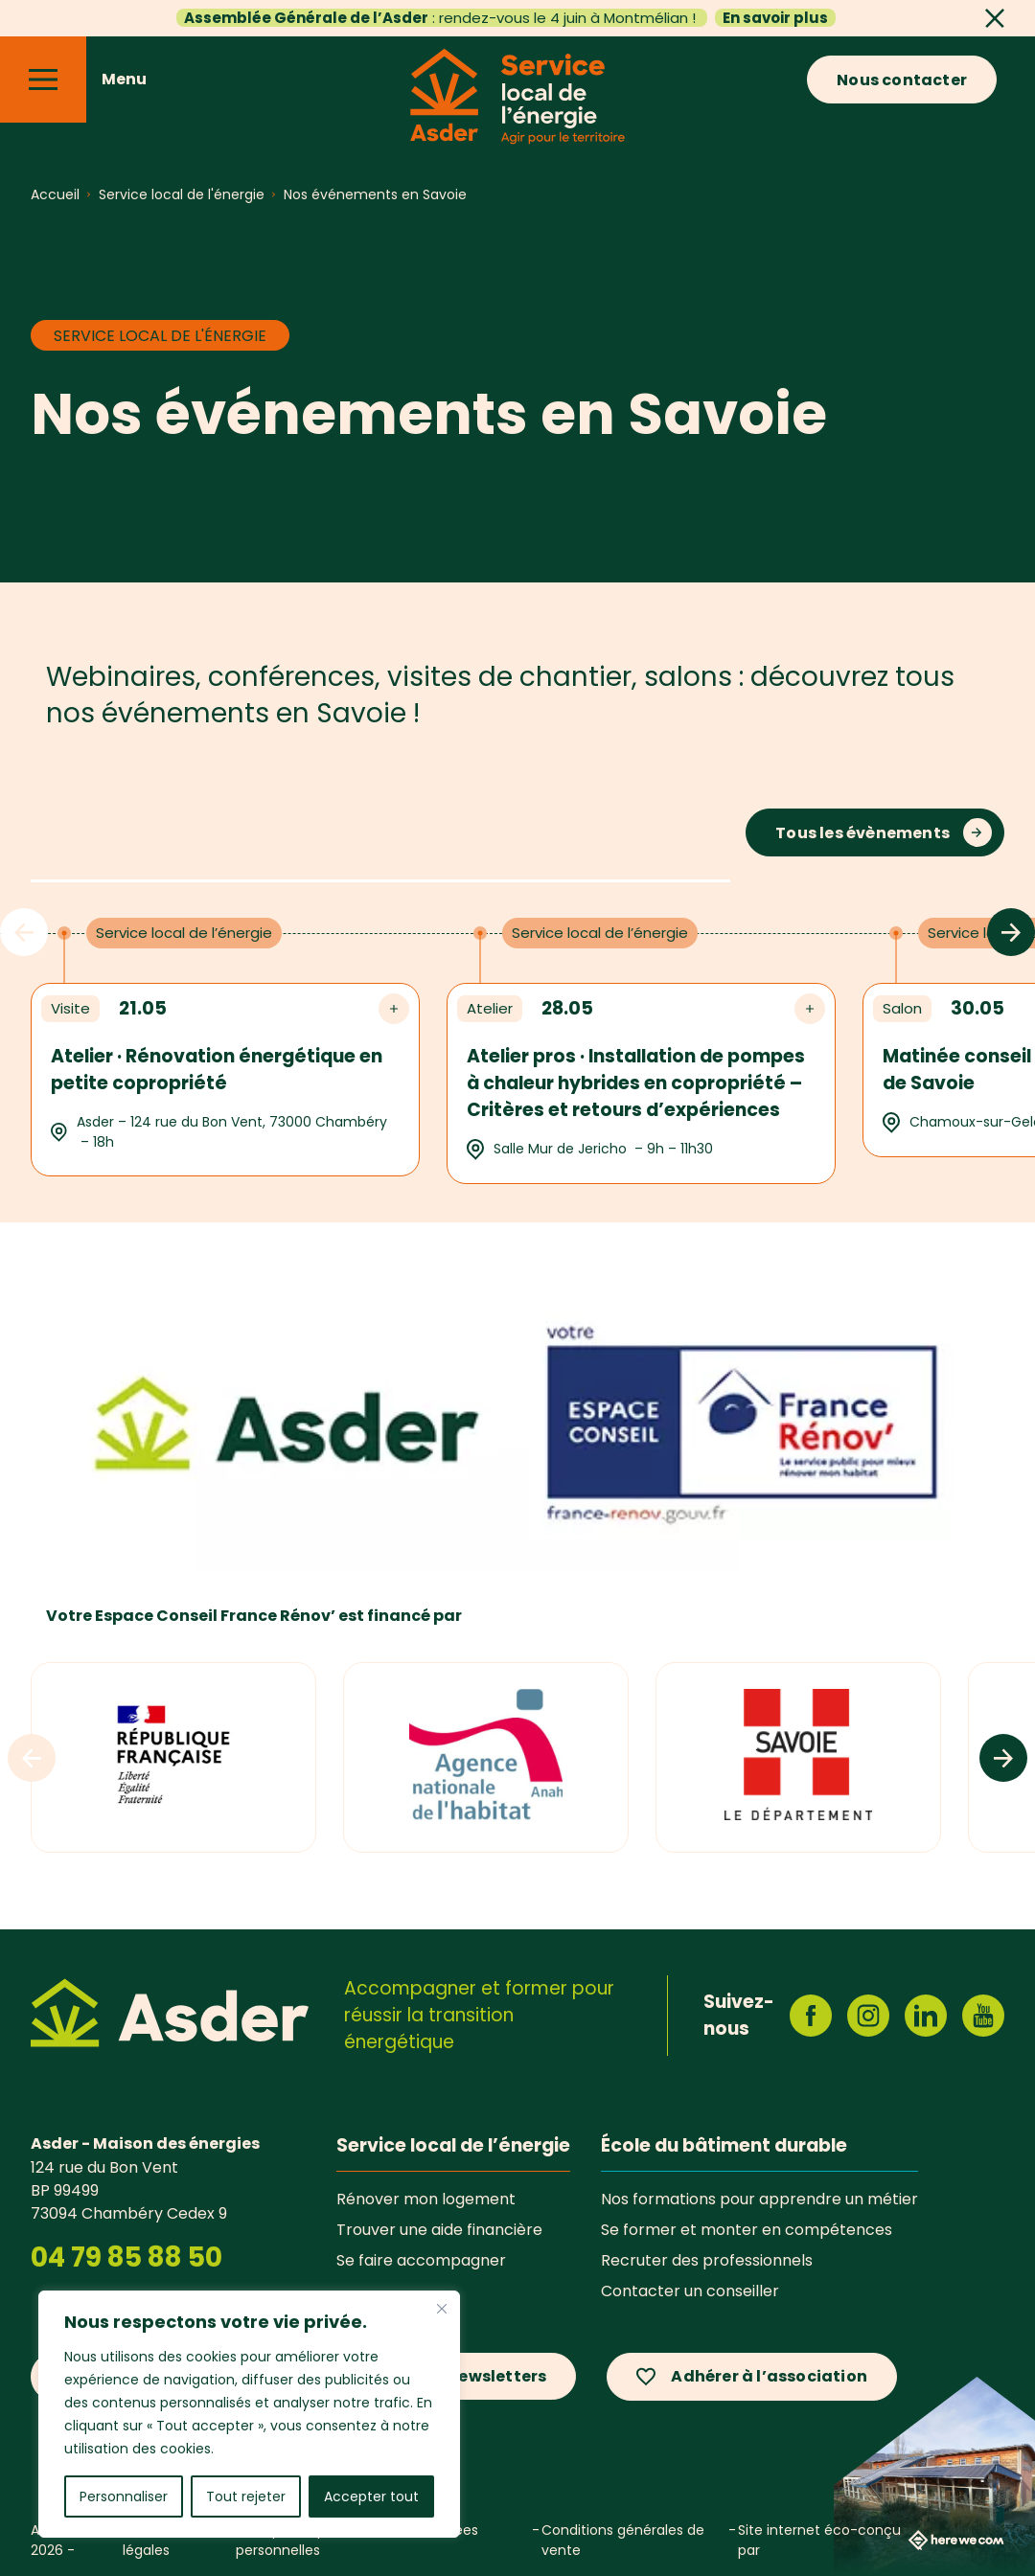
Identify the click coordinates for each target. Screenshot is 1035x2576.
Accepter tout (371, 2496)
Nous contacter (902, 80)
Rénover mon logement (426, 2198)
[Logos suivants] (1003, 1758)
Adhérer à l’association (769, 2376)
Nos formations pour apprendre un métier (759, 2198)
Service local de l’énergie (453, 2145)
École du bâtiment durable (724, 2145)
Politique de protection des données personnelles (357, 2540)
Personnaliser (124, 2496)
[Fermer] (442, 2309)
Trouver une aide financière (439, 2229)
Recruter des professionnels (707, 2259)
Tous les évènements (862, 833)
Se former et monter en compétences (746, 2229)
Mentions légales (153, 2540)
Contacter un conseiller (690, 2290)
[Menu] (43, 79)
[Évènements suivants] (1011, 932)
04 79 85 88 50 (126, 2257)
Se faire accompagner (421, 2259)
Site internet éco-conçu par (871, 2540)
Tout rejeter (246, 2496)
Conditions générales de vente (622, 2540)
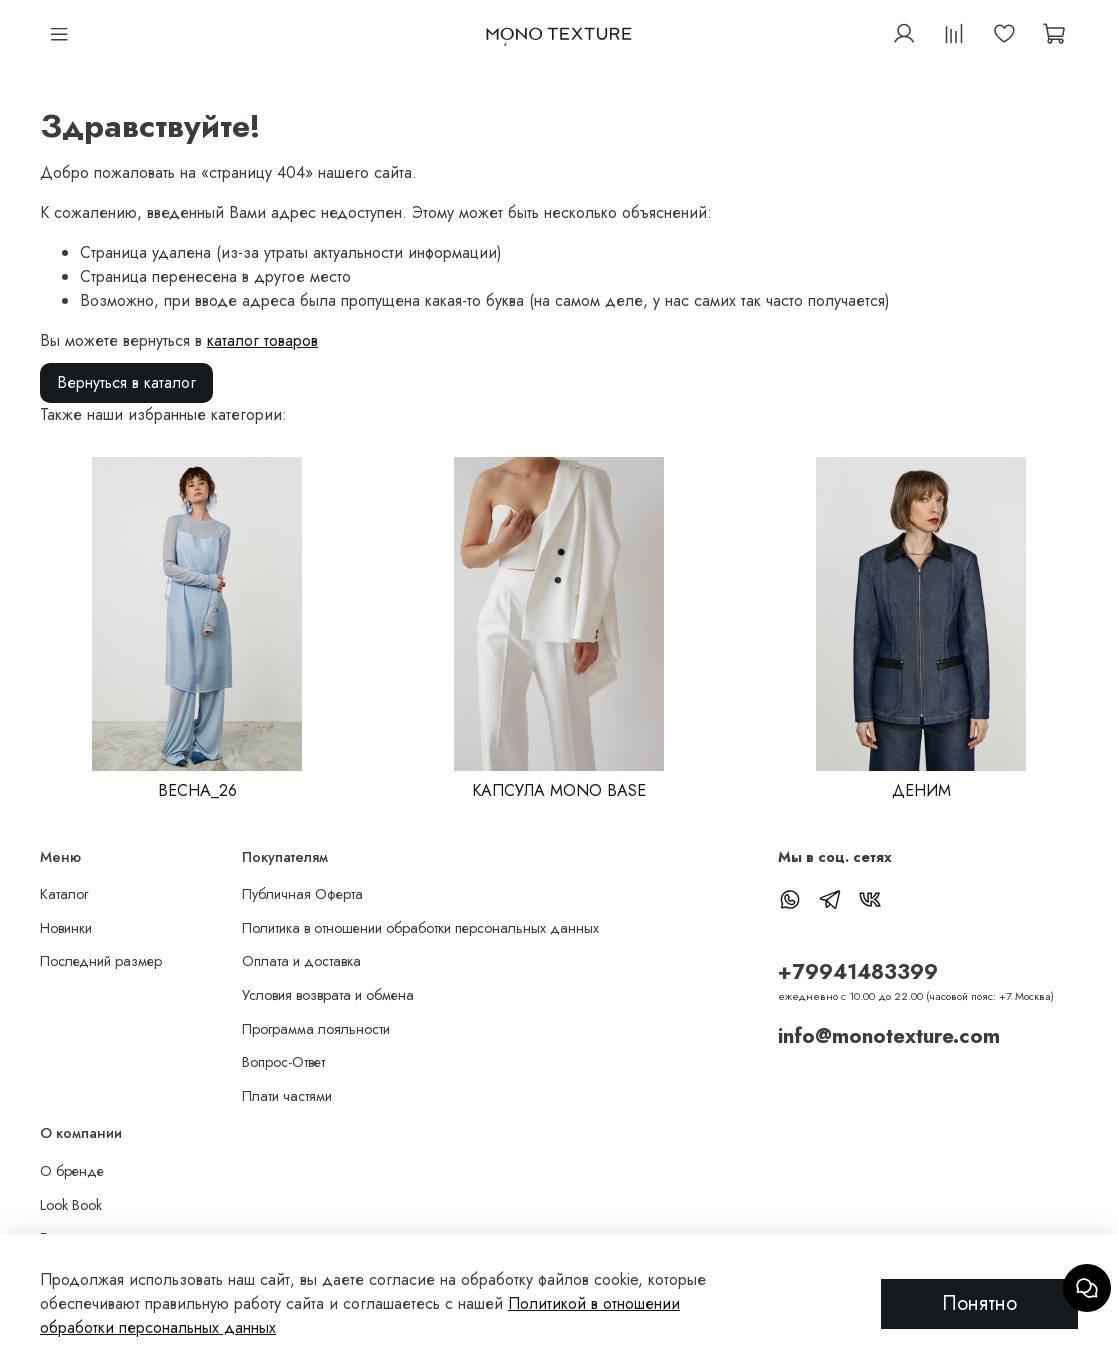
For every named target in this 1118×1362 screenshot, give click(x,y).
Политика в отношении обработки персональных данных (420, 928)
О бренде (72, 1171)
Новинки (66, 928)
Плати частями (287, 1096)
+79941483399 (858, 972)
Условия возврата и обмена (328, 995)
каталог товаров (262, 340)
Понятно (979, 1303)
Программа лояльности (316, 1029)
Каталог (64, 894)
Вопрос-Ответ (283, 1062)
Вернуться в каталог (126, 382)
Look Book (71, 1205)
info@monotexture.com (889, 1036)
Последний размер (101, 961)
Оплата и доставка (301, 961)
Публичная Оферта (302, 894)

※

**WORK TASK:**
Could you reproduce exactly, and only, the lines from the start of the records through the line containing "Последний размер (101, 961)", leaving out the pictures?

**WORKED SOLUTION:**
Identify the click coordinates for each target. Screenshot is 1035x2576.
Accepter tout (371, 2496)
Nous contacter (902, 80)
Rénover mon logement (426, 2198)
[Logos suivants] (1003, 1758)
Adhérer à l’association (769, 2376)
Nos formations pour apprendre un métier (759, 2198)
Service local de l’énergie (453, 2145)
École du bâtiment durable (724, 2145)
Politique de protection des données personnelles (357, 2540)
Personnaliser (124, 2496)
[Fermer] (442, 2309)
Trouver une aide financière (439, 2229)
Recruter des professionnels (707, 2259)
Tous les évènements (862, 833)
Se former et monter en compétences (746, 2229)
Mentions légales (153, 2540)
Contacter un conseiller (690, 2290)
[Menu] (43, 79)
[Évènements suivants] (1011, 932)
04 79 85 88 50 (126, 2257)
Se faire accompagner (421, 2259)
Site internet éco-conçu par (871, 2540)
Tout rejeter (246, 2496)
Conditions générales de vente (622, 2540)
For every named target in this 1118×1362 screenshot, give click(x,y).
Политика в отношении обработки персональных данных (420, 928)
О бренде (72, 1171)
Новинки (66, 928)
Плати частями (287, 1096)
+79941483399 (858, 972)
Условия возврата и обмена (328, 995)
каталог товаров (262, 340)
Понятно (979, 1303)
Программа лояльности (316, 1029)
Каталог (64, 894)
Вопрос-Ответ (283, 1062)
Вернуться в каталог (126, 382)
Look Book (71, 1205)
info@monotexture.com (889, 1036)
Последний размер (101, 961)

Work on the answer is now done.